KbinsDiscretizer in Speeding-up gradient-boosting lesson => I do not understand your sentence

you wrote :

We see that the discretizer transforms the original data into an integer. This integer represents the bin index when the distribution by quantile is performed. We can check the number of bins per feature.

but data_trans is :

array([[249.,  39., 231., ...,  83., 162.,  30.],
       [248.,  19., 203., ...,  28., 161.,  30.],
       [242.,  49., 249., ..., 125., 160.,  29.],
       ...,
       [ 17.,  15., 126., ...,  49., 200.,  82.],
       [ 23.,  16., 136., ...,  29., 200.,  77.],
       [ 53.,  14., 130., ...,  93., 199.,  81.]])

So I see that data_trans is an array of float numbers not an integer!

The data type are float but the number are integral.
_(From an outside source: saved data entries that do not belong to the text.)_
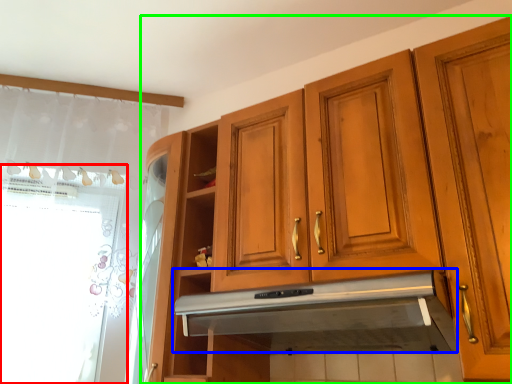 Question: Considering the real-world distances, which object is farthest from window screen (highlighted by a red box)? exhaust hood (highlighted by a blue box) or cabinetry (highlighted by a green box)?

Choices:
 (A) exhaust hood
 (B) cabinetry

Answer: (A) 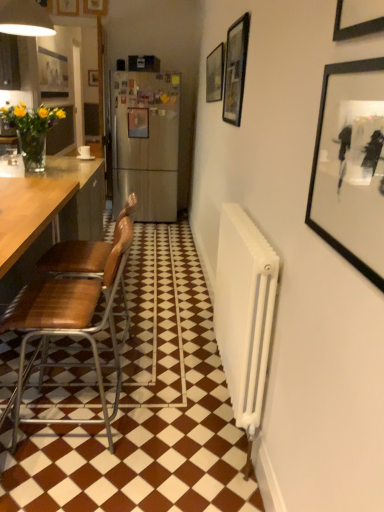 Question: In which direction should I rotate to look at matte black picture frame at upper center, acting as the second picture frame starting from the top?

Choices:
 (A) right
 (B) left

Answer: (B)

Question: Is metallic silver picture frame at center, which ranks as the 4th picture frame in front-to-back order, closer to the viewer compared to brown leather chair at left, positioned as the 1th chair in back-to-front order?

Choices:
 (A) no
 (B) yes

Answer: (A)

Question: From the image's perspective, does metallic silver picture frame at center, which is the 3th picture frame from left to right, appear lower than brown leather chair at left, positioned as the 2th chair in front-to-back order?

Choices:
 (A) no
 (B) yes

Answer: (A)

Question: Is there a large distance between metallic silver picture frame at center, the fourth picture frame from the bottom, and brown leather chair at left, positioned as the 2th chair in front-to-back order?

Choices:
 (A) yes
 (B) no

Answer: (A)

Question: Is metallic silver picture frame at center, the fourth picture frame from the bottom, aimed at brown leather chair at left, positioned as the 1th chair in back-to-front order?

Choices:
 (A) yes
 (B) no

Answer: (A)

Question: Does metallic silver picture frame at center, which ranks as the 4th picture frame in front-to-back order, appear on the right side of brown leather chair at left, positioned as the 2th chair in front-to-back order?

Choices:
 (A) no
 (B) yes

Answer: (A)

Question: From the image's perspective, is metallic silver picture frame at center, which is the 3th picture frame from left to right, over brown leather chair at left, positioned as the 1th chair in back-to-front order?

Choices:
 (A) no
 (B) yes

Answer: (B)

Question: Considering the relative sizes of brown leather chair at left, positioned as the 2th chair in front-to-back order, and brown leather chair at left, which is the second chair in back-to-front order, in the image provided, is brown leather chair at left, positioned as the 2th chair in front-to-back order, taller than brown leather chair at left, which is the second chair in back-to-front order,?

Choices:
 (A) yes
 (B) no

Answer: (A)

Question: Is brown leather chair at left, placed as the 1th chair when sorted from front to back, surrounded by brown leather chair at left, positioned as the 1th chair in back-to-front order?

Choices:
 (A) no
 (B) yes

Answer: (A)

Question: Considering the relative sizes of brown leather chair at left, positioned as the 1th chair in back-to-front order, and brown leather chair at left, placed as the 1th chair when sorted from front to back, in the image provided, is brown leather chair at left, positioned as the 1th chair in back-to-front order, thinner than brown leather chair at left, placed as the 1th chair when sorted from front to back,?

Choices:
 (A) no
 (B) yes

Answer: (B)

Question: Can you confirm if brown leather chair at left, positioned as the 1th chair in back-to-front order, is smaller than brown leather chair at left, placed as the 1th chair when sorted from front to back?

Choices:
 (A) no
 (B) yes

Answer: (A)

Question: Is brown leather chair at left, positioned as the 2th chair in front-to-back order, positioned with its back to brown leather chair at left, placed as the 1th chair when sorted from front to back?

Choices:
 (A) yes
 (B) no

Answer: (B)

Question: Is brown leather chair at left, positioned as the 2th chair in front-to-back order, positioned behind brown leather chair at left, placed as the 1th chair when sorted from front to back?

Choices:
 (A) no
 (B) yes

Answer: (B)

Question: Considering the relative positions of brown leather chair at left, positioned as the 2th chair in front-to-back order, and matte black picture frame at upper center, the 6th picture frame from the front, in the image provided, is brown leather chair at left, positioned as the 2th chair in front-to-back order, behind matte black picture frame at upper center, the 6th picture frame from the front,?

Choices:
 (A) no
 (B) yes

Answer: (A) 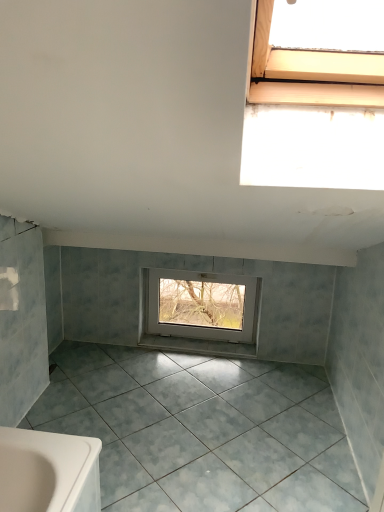 Question: Is white glossy tile at center not within white plastic window at center?

Choices:
 (A) no
 (B) yes

Answer: (B)

Question: From the image's perspective, would you say white glossy tile at center is shown under white plastic window at center?

Choices:
 (A) yes
 (B) no

Answer: (A)

Question: Can you confirm if white glossy tile at center is smaller than white plastic window at center?

Choices:
 (A) no
 (B) yes

Answer: (B)

Question: Is white plastic window at center completely or partially inside white glossy tile at center?

Choices:
 (A) no
 (B) yes

Answer: (A)

Question: Is white glossy tile at center to the left of white plastic window at center from the viewer's perspective?

Choices:
 (A) yes
 (B) no

Answer: (A)

Question: Is white glossy tile at center taller or shorter than gray matte tile at center?

Choices:
 (A) tall
 (B) short

Answer: (A)

Question: From the image's perspective, relative to gray matte tile at center, is white glossy tile at center above or below?

Choices:
 (A) below
 (B) above

Answer: (B)

Question: From a real-world perspective, is white glossy tile at center positioned above or below gray matte tile at center?

Choices:
 (A) below
 (B) above

Answer: (B)

Question: Looking at the image, does white glossy tile at center seem bigger or smaller compared to gray matte tile at center?

Choices:
 (A) small
 (B) big

Answer: (A)

Question: Based on their positions, is gray matte tile at center located to the left or right of white glossy tile at center?

Choices:
 (A) left
 (B) right

Answer: (A)

Question: Which is correct: gray matte tile at center is inside white glossy tile at center, or outside of it?

Choices:
 (A) inside
 (B) outside

Answer: (B)

Question: From the image's perspective, is gray matte tile at center above or below white glossy tile at center?

Choices:
 (A) below
 (B) above

Answer: (A)

Question: Is gray matte tile at center taller or shorter than white glossy tile at center?

Choices:
 (A) tall
 (B) short

Answer: (B)

Question: From the image's perspective, relative to white plastic window at center, is white glossy tile at center above or below?

Choices:
 (A) above
 (B) below

Answer: (B)

Question: Considering the positions of white glossy tile at center and white plastic window at center in the image, is white glossy tile at center wider or thinner than white plastic window at center?

Choices:
 (A) thin
 (B) wide

Answer: (B) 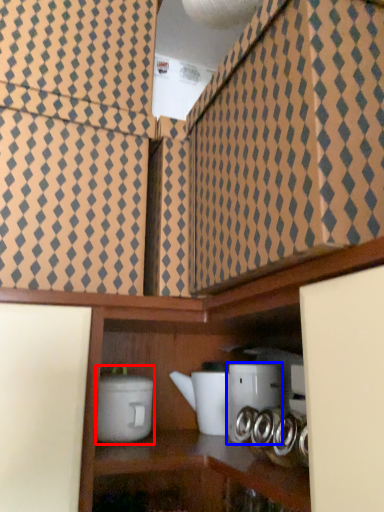 Question: Among these objects, which one is farthest to the camera, appliance (highlighted by a red box) or appliance (highlighted by a blue box)?

Choices:
 (A) appliance
 (B) appliance

Answer: (B) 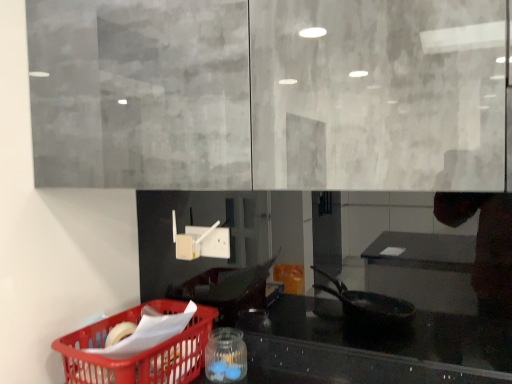 Question: Does transparent glass jar at lower center come behind matte plastic basket at lower left?

Choices:
 (A) no
 (B) yes

Answer: (B)

Question: Considering the relative positions of transparent glass jar at lower center and matte plastic basket at lower left in the image provided, is transparent glass jar at lower center to the right of matte plastic basket at lower left from the viewer's perspective?

Choices:
 (A) yes
 (B) no

Answer: (A)

Question: Considering the relative sizes of transparent glass jar at lower center and matte plastic basket at lower left in the image provided, is transparent glass jar at lower center shorter than matte plastic basket at lower left?

Choices:
 (A) yes
 (B) no

Answer: (A)

Question: Does transparent glass jar at lower center have a lesser width compared to matte plastic basket at lower left?

Choices:
 (A) no
 (B) yes

Answer: (B)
I think you mean that the encoding as ordinal returns the bin identifiers as integer values but the result of the transformation is an array of float numbers.

type(249.) is float

return

True
x = 249.
x.is_integer()

returns

True

But we can improve the description.

Definition: is_integer() returns True if the float instance is finite with integral value, and False otherwise.

so x is not an integer but a float …

This pretty much the definition that I gave previously:

The data type is float but the number are integral.

I think the probleme beetween both sentence is the difference beetween a number and a value.

When you write x=249. The number x is a float (since in python 249. = 249.0) but his value is 249 so the value is an integer.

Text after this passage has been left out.